(Exercise material)
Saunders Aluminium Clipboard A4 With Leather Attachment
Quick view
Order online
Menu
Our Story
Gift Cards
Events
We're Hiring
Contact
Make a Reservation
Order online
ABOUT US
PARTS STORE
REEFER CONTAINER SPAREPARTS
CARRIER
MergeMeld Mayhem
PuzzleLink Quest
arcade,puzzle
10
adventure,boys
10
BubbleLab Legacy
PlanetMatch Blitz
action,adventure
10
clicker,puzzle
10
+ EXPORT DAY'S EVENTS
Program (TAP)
...
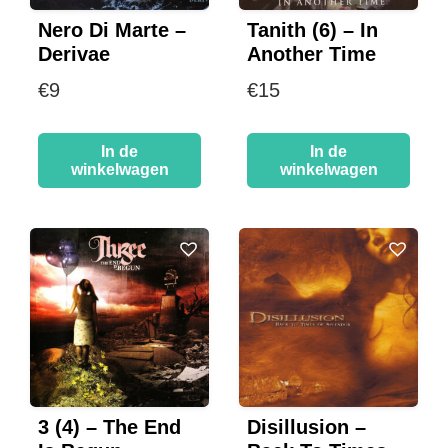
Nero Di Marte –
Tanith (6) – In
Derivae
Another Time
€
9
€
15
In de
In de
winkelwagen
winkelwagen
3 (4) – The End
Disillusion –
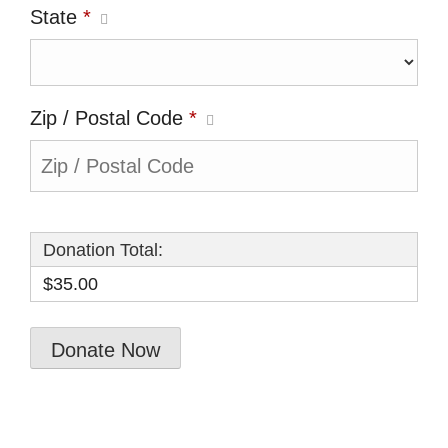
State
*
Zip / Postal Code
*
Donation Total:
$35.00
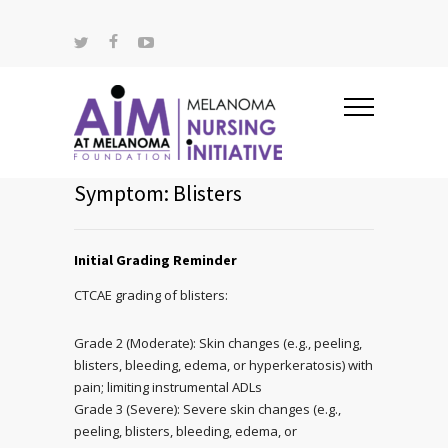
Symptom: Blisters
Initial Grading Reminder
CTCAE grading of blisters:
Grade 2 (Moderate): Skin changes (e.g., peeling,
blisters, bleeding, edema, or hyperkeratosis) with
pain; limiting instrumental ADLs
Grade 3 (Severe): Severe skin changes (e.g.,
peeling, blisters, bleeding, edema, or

(Your assignment) Retype, in the same exact form, the lines of the material above from the line holding "Saunders Aluminium Clipboard" through the line holding "PlanetMatch Blitz".

(Output below)
Saunders Aluminium Clipboard A4 With Leather Attachment
Quick view
Order online
Menu
Our Story
Gift Cards
Events
We're Hiring
Contact
Make a Reservation
Order online
ABOUT US
PARTS STORE
REEFER CONTAINER SPAREPARTS
CARRIER
MergeMeld Mayhem
PuzzleLink Quest
arcade,puzzle
10
adventure,boys
10
BubbleLab Legacy
PlanetMatch Blitz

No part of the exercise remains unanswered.